The Ghana Institute of Journalism (GIJ), on Saturday held its first congregation, with calls on the government and the media to work together to promote human welfare and dignity.
The occasion, which also marked the Institute’s 47th graduation, had the theme, 'A government without a media or a media without a government.'
Established on October 16, 1959, GIJ attained the status of a university by an Act of Parliament (Act 717), passed in September, last year, which also necessitated its transfer from the Ministry of Information and National Orientation to the Ministry of Education, Science and Sports.
Vice-President Aliu Mahama, in a speech read on his behalf, said, the government and the media are not enemies and never should they be enemies in any society, adding that both have one aim which is the betterment of society.
'The government is not a law onto itself. It’s powers are derived from the same source which is the constitution, which also guarantees freedom of the press,' said Alhaji Mahama, adding, if it does the wrong thing, it must be criticised and be commended when it does something right.
He said if the press refuses to be objective and rather specialises in spreading falsehood with professional zeal and competence, the people would lose confidence not only in the government, but also in governance as a whole, which could lead to anarchy.
Underscoring the government’s belief in press freedom, he said, the government will, within the constraints of the economy, strive to provide the Institute with more facilities for the construction of its new site to enable it to train more students.
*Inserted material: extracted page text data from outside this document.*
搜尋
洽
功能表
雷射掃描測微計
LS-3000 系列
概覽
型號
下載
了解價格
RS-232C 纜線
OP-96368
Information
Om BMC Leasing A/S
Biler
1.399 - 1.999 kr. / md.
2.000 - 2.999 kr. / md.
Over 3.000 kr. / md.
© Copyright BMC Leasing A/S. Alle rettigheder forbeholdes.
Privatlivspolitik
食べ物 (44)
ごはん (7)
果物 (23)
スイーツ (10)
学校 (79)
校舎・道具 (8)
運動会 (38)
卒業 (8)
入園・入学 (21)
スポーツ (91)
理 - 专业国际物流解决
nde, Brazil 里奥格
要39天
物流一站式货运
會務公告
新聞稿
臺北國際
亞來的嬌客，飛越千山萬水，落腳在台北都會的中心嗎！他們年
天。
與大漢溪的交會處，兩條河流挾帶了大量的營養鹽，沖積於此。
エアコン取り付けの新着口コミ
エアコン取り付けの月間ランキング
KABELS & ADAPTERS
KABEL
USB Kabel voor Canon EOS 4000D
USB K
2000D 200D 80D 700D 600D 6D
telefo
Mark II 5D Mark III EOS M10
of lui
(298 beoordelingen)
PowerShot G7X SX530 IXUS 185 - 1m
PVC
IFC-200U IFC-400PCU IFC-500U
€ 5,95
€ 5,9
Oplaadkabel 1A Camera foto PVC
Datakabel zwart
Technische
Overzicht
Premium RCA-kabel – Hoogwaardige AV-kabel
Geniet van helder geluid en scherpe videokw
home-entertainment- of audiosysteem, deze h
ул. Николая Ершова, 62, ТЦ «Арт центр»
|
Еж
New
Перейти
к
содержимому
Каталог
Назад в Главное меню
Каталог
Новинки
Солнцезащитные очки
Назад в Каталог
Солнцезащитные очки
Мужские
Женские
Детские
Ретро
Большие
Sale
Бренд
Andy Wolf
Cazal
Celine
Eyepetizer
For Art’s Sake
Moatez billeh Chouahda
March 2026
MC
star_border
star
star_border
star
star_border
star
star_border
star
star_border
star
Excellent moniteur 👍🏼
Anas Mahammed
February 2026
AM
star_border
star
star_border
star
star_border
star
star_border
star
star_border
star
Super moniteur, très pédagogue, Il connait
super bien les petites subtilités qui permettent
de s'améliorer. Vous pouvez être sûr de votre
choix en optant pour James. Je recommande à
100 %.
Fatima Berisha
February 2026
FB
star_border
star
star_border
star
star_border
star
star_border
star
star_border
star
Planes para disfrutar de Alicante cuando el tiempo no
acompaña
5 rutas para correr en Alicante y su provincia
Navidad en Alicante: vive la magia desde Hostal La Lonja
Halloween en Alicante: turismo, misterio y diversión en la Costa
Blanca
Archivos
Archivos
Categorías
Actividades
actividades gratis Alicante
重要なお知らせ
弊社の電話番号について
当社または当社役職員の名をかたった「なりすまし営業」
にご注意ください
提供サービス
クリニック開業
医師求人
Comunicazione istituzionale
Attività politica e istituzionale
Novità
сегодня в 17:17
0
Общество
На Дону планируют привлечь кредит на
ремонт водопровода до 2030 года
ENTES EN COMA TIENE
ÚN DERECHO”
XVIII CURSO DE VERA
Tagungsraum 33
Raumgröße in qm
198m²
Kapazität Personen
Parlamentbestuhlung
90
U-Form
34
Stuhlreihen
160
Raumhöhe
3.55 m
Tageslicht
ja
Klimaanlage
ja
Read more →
The Vice-President Aliu Mahama said now that the GIJ has been upgraded to a tertiary institution, it was expected to train people to meet the very high standards in journalism and urged the Institute to introduce new and innovative courses to meet the demands of time.
Professor Dominic Fobih, Minister of Education, Science and Sports, also in a speech read on his behalf, stressed the need for a government-media partnership for national development, saying, having endured a liberal environment for the practice of the profession, the press have a responsibility to attain the high standards expected of the profession.
Mr. Kweku Rockson, acting Rector of the Institute, said the institute has embarked on a number of projects, including purchase of books and journals worth millions of cedis, the automation of the library, the renovation of the Audio Visual Unit, with facilities for transmission of the GIJ closed circuit television.
He said the GIJ was currently conducting a research study on ethical reportage of political parties in Ghanaian newspapers, the aim being to contribute to strengthening democracy and the rights of political parties besides ensuring professionalism in media reportage on political issues.
A total of 118 students graduated and were presented with the Institute’s diploma.
Philip Acquaye received the overall best student award while the best professional student award went to Eric Dagadu.